Our opinion on such a memo follows:
Ashcroft claims this will reduce disparity in sentencing around the country for similar cases. That's what Congress said when it enacted the federal sentencing guidelines in 1987. It didn't happen then and it won't happen now. So long as federal prosecutors, and only federal prosecutors, have the authority to reduce sentences below the guidelines for those who cooperate to their satisfaction (i.e. for snitches who tell the "truth,"--meaning the version of the truth proseuctors want to hear) --and the authority to determine how much of a reduction will be granted, we never will have sentencing parity.

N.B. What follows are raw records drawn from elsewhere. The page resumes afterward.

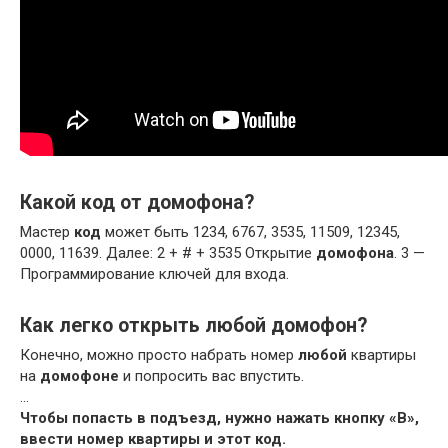
Какой код от домофона?
Мастер
код
может быть 1234, 6767, 3535, 11509, 12345,
0000, 11639. Далее: 2 + # + 3535 Открытие
домофона
. 3 —
Программирование ключей для входа.
Как легко открыть любой домофон?
Конечно, можно просто набрать номер
любой
квартиры
на
домофоне
и попросить вас впустить.
…
Чтобы попасть в подъезд, нужно нажать кнопку «В»,
ввести номер квартиры и этот код.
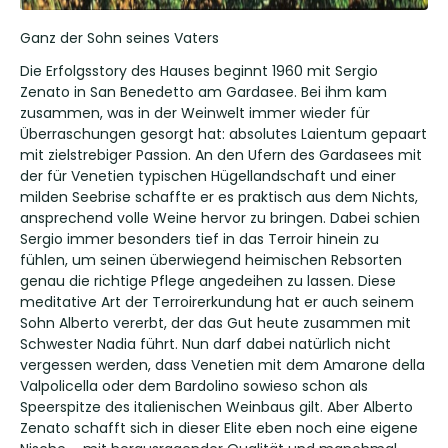
Ganz der Sohn seines Vaters
Die Erfolgsstory des Hauses beginnt 1960 mit Sergio
Zenato in San Benedetto am Gardasee. Bei ihm kam
zusammen, was in der Weinwelt immer wieder für
Überraschungen gesorgt hat: absolutes Laientum gepaart
mit zielstrebiger Passion. An den Ufern des Gardasees mit
der für Venetien typischen Hügellandschaft und einer
milden Seebrise schaffte er es praktisch aus dem Nichts,
ansprechend volle Weine hervor zu bringen. Dabei schien
Sergio immer besonders tief in das Terroir hinein zu
fühlen, um seinen überwiegend heimischen Rebsorten
genau die richtige Pflege angedeihen zu lassen. Diese
meditative Art der Terroirerkundung hat er auch seinem
Sohn Alberto vererbt, der das Gut heute zusammen mit
Schwester Nadia führt. Nun darf dabei natürlich nicht
vergessen werden, dass Venetien mit dem Amarone della
Valpolicella oder dem Bardolino sowieso schon als
Speerspitze des italienischen Weinbaus gilt. Aber Alberto
Zenato schafft sich in dieser Elite eben noch eine eigene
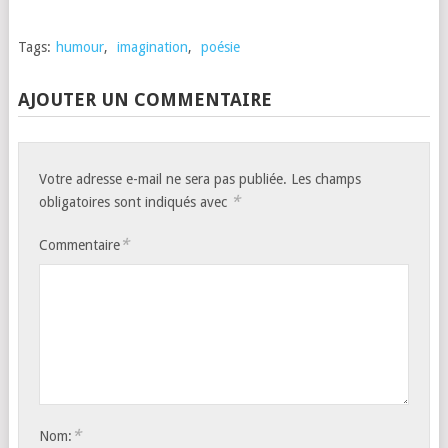
Tags:
humour
,
imagination
,
poésie
AJOUTER UN COMMENTAIRE
Votre adresse e-mail ne sera pas publiée.
Les champs
*
obligatoires sont indiqués avec
*
Commentaire
*
Nom:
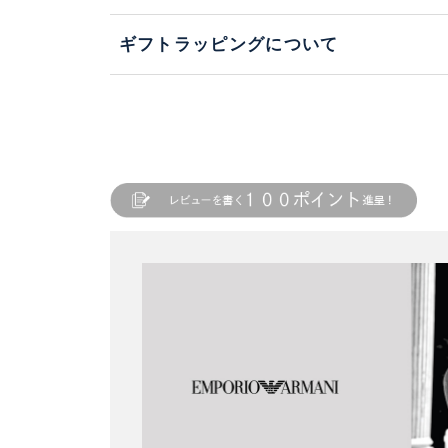
ギフトラッピングについて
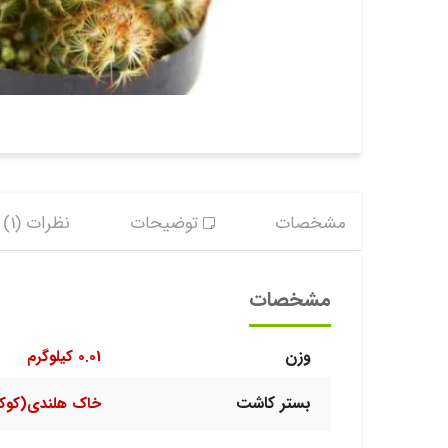
مشخصات
توضیحات
نظرات (1)
مشخصات
وزن
0.01 کیلوگرم
بستر کاشت
خاک هلندی(کوک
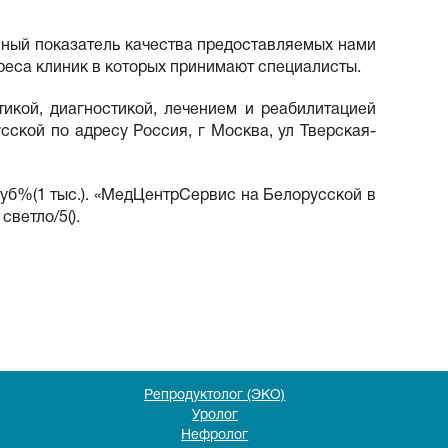
вный показатель качества предоставляемых нами
реса клиник в которых принимают специалисты.
икой, диагностикой, лечением и реабилитацией
сской по адресу Россия, г Москва, ул Тверская-
руб%(1 тыс.). «МедЦентрСервис на Белорусской в
ветло/5().
Репродуктолог (ЭКО)
Уролог
Нефролог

Earlier this year, Ashcroft and Congress limited downward departures in federal sentencing though its stealth insertion of the Feeney Amendment into the Amber Alert bill. Many of the grounds upon which judges have been able to individualize sentences based on characteristics of the particular offender standing in front of them are now gone.
Achieving sentencing parity by relying almost exclusively on the nature of the offense is a sham. One- size- fits- all justice is no justice at all. Two million persons in this country now wake up in prison every day. How many more does Ashcroft want to cram in? Why can't he be content with being the most powerful crime cop in the country? Instead he continues to strip our Article III judges of their powers by reducing their role to calculating guideline sentences purusant to a mathematical formula that robots could do just as well. What ever happened to judicial discretion in sentencing? To making the punishment fit the crime? To granting deference, or even leeway, to the presiding judge of a case who is in the best position to assess the defendant and his crime.
Attorney General John Ashcroft has become a threat and a menace to our criminal justice system and to the civil liberties that have been the hallmark of this country for more than 200 years.
If you think his actions won't reach you because you haven't done anything wrong, just remember the 133 factually innocent people released from prisons and death row in recent years due to DNA testing showing they could not have committed the crime. It can happen to you, your neighbor, your co-worker, your spouse and your child.
What can you do to stop Ashcroft? Boot Bush in 2004.